Foodservice Price Inflation hits 9%
Foodservice Price Inflation (FPI) is at 9.0% for May 2017, up from the 5.8% reported last month and is a significant move up from the 2.9% we saw at the start of the year. While the inflationary movement in FPI from April to May is significant, the widening gap in food inflation between FPI and CPI has become more prominent.
Prices remain higher year-on-year across all categories, with notable jumps for fruit and dairy products. While FPI currently reports food inflation close to double digits at 9.0%, the last time we experienced inflation higher than this was in August 2008 when CPI reported food inflation at 14.5%.
Dairy FPI for May is 9.9%, a significant increase compared to last month - farmgate prices for milk have continued to increase for many months, and those increases are now being felt in foodservice. Processed dairy products such as cream, butter and cheese have continued to increase in price significantly above that of milk itself, driven by high global demand especially from Chinese importers, and low stocks.
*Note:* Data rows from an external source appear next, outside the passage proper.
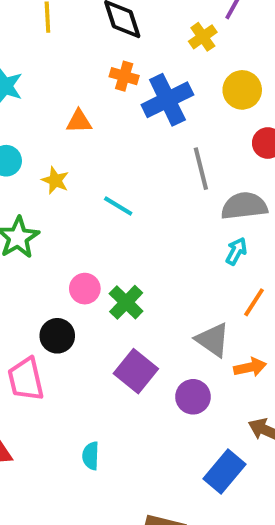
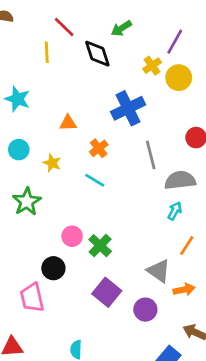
orange cross: (124, 76) -> (99, 148), moved, turned 36
yellow circle: (242, 90) -> (179, 78), moved

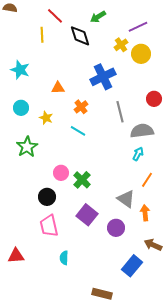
purple line: (175, 42) -> (138, 27), turned 36
orange arrow: (184, 290) -> (145, 213), turned -84
pink trapezoid: (32, 298) -> (49, 226), moved

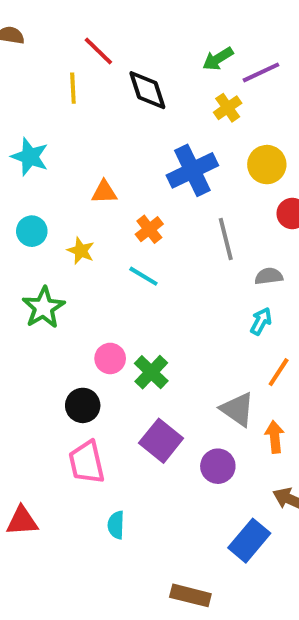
green arrow: (98, 17) -> (218, 59), moved
yellow circle: (141, 54) -> (267, 165), moved
gray semicircle: (142, 131) -> (269, 276), size x0.6

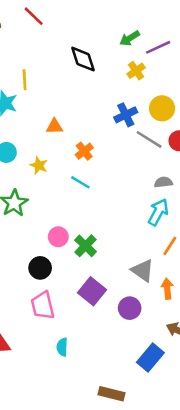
red line: (98, 51) -> (34, 16), moved
yellow line: (73, 88) -> (25, 80), moved
blue cross: (192, 170) -> (126, 115), moved, size x0.7
gray line: (226, 239) -> (149, 139), moved, turned -44
cyan arrow: (261, 321) -> (158, 212), size x1.5

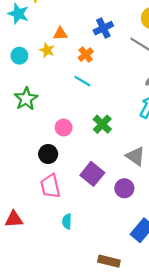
blue cross: (126, 115) -> (103, 28), moved
yellow star: (39, 165) -> (47, 50), moved
green cross: (86, 246) -> (102, 124), moved

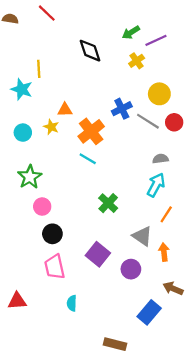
blue cross: (103, 28) -> (122, 109), moved
orange cross: (86, 55) -> (91, 131), size x1.6
pink circle: (64, 128) -> (42, 207), moved

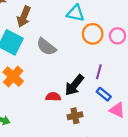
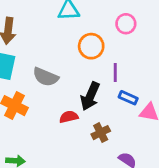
orange circle: (93, 34) -> (91, 46), moved
gray semicircle: (46, 47) -> (46, 77), moved

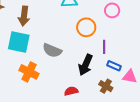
red semicircle: (69, 117) -> (71, 91), moved
brown cross: (101, 133) -> (106, 86), moved, turned -32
Whilst some shifts from branded to own brand products may have helped to keep the level of inflation down, the additional sharp rises in dairy products during the past couple of months have now come through.
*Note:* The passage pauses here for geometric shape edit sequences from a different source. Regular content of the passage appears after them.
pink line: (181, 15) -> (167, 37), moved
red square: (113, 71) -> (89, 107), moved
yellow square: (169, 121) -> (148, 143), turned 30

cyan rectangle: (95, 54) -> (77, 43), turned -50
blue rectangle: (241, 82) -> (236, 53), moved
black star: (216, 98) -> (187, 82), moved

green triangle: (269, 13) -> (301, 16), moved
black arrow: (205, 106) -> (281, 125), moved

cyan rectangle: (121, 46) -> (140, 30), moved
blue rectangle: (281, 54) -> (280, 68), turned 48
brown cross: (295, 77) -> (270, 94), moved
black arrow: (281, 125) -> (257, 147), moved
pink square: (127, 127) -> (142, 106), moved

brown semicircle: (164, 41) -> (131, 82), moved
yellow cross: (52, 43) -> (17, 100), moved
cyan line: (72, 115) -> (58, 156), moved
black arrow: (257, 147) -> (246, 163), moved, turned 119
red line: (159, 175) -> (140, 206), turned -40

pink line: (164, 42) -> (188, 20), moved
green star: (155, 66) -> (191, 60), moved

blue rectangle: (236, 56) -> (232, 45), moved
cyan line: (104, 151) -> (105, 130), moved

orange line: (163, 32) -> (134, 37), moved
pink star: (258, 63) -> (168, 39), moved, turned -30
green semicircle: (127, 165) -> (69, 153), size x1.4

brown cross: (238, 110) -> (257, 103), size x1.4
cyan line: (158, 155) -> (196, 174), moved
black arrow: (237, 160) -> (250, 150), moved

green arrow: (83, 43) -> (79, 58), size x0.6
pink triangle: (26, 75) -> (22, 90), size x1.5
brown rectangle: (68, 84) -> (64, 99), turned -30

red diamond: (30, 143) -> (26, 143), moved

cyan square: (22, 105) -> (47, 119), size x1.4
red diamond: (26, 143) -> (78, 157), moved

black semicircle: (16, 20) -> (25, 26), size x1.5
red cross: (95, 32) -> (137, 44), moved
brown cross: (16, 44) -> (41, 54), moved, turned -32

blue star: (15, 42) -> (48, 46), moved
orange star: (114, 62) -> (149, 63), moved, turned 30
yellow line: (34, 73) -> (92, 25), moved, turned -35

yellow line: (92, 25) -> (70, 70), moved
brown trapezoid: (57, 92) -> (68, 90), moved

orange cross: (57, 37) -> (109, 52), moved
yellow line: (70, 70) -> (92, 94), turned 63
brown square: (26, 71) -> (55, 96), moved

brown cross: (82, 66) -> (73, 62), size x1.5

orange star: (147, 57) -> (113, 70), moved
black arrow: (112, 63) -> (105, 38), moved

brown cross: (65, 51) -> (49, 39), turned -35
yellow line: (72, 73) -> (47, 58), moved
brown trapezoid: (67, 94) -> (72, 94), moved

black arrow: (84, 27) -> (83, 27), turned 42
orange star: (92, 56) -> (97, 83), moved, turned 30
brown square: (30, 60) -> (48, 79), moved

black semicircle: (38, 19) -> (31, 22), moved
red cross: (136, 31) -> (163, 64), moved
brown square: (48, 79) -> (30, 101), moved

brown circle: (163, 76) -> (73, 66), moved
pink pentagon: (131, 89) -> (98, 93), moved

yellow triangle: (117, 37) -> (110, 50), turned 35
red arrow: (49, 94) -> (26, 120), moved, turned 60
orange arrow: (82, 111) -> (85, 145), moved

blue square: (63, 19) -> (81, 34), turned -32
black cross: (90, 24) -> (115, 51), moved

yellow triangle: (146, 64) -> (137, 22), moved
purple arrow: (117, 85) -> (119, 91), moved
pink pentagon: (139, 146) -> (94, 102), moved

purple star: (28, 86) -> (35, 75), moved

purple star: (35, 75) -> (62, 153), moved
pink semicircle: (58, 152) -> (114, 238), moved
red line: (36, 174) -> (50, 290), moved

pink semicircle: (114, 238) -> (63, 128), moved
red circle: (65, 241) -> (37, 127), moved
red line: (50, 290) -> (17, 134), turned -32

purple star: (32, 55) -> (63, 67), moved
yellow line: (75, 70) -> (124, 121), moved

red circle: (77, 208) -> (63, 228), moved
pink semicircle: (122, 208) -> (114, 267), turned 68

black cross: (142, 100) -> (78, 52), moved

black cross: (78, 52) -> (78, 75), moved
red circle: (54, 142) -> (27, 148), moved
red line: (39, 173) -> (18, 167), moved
Fruit FPI for May now sits at 12.7% - as a majority-imported category, the cumulative effects of the weakened pound have taken its toll especially when compared to the much stronger pound in May 2016. Disease and poor weather have not helped either, with “greening” on citrus fruit production in Florida and Valencia, and the effects of the unfavourable weather in key growing regions across Europe and the UK during previous months which is also affecting supplies. Under such trying conditions, it’s no wonder that imports of fruit continue to cost more compared to last year.
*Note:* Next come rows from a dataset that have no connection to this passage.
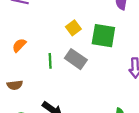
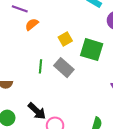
orange semicircle: (19, 45) -> (32, 24), moved

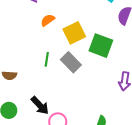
orange semicircle: (32, 24) -> (48, 20), moved
yellow square: (65, 39) -> (74, 33), size x1.5

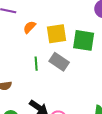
yellow square: (74, 33) -> (57, 34), turned 30

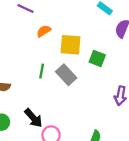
green square: (84, 40) -> (97, 59), size x0.7

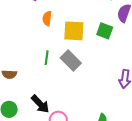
orange semicircle: (44, 31) -> (47, 18), turned -48
green square: (97, 59) -> (105, 31), moved

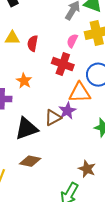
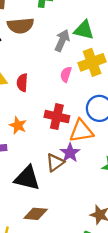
red cross: (63, 64) -> (57, 117), moved
black triangle: (26, 129) -> (27, 178), turned 40

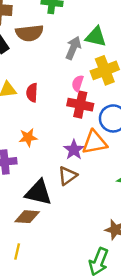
red cross: (57, 117) -> (80, 105), moved
orange star: (18, 125) -> (28, 137), turned -30
purple star: (70, 153) -> (74, 150), moved
brown diamond: (36, 214) -> (27, 217), moved

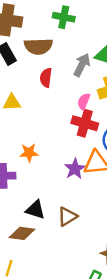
red semicircle: (32, 93) -> (46, 78), moved
brown triangle: (68, 176) -> (67, 217), moved
black triangle: (38, 192) -> (35, 210), size x0.7

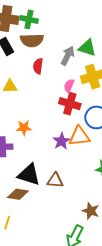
green cross: (64, 17) -> (29, 19), moved
black triangle: (35, 210) -> (29, 175), size x1.4
brown triangle: (67, 217) -> (55, 180), turned 36

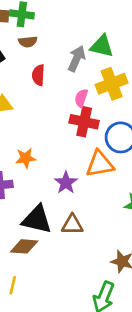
brown semicircle: (32, 40) -> (28, 42), size x0.6
purple star: (61, 141) -> (66, 183), moved

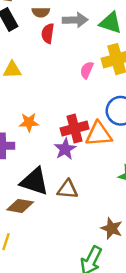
gray arrow: (77, 59) -> (75, 20), moved, turned 60
red semicircle: (38, 75) -> (48, 33), moved
red cross: (84, 122) -> (75, 129), moved, turned -32

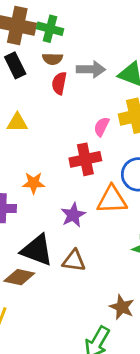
red cross: (75, 129) -> (85, 159), moved

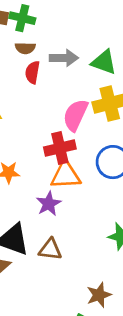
pink semicircle: (102, 127) -> (75, 115), size x1.6
orange triangle: (112, 200) -> (66, 175), moved
brown star: (122, 307) -> (99, 295), turned 30

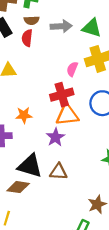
red semicircle: (32, 72) -> (27, 38), moved
pink semicircle: (75, 115) -> (72, 69), size x0.6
There are numerous factors that are continuing to affect food and drink prices both globally, from OPEC’s diminished control over oil prices, the effect of an unpredictable new US president, down to more local issues such as sea lice infections driving up Scottish salmon prices, the uncertainty caused by the General Election here, as well as the ongoing Brexit negotiations, therefore food businesses will need to be more informed and active than ever in managing their costs.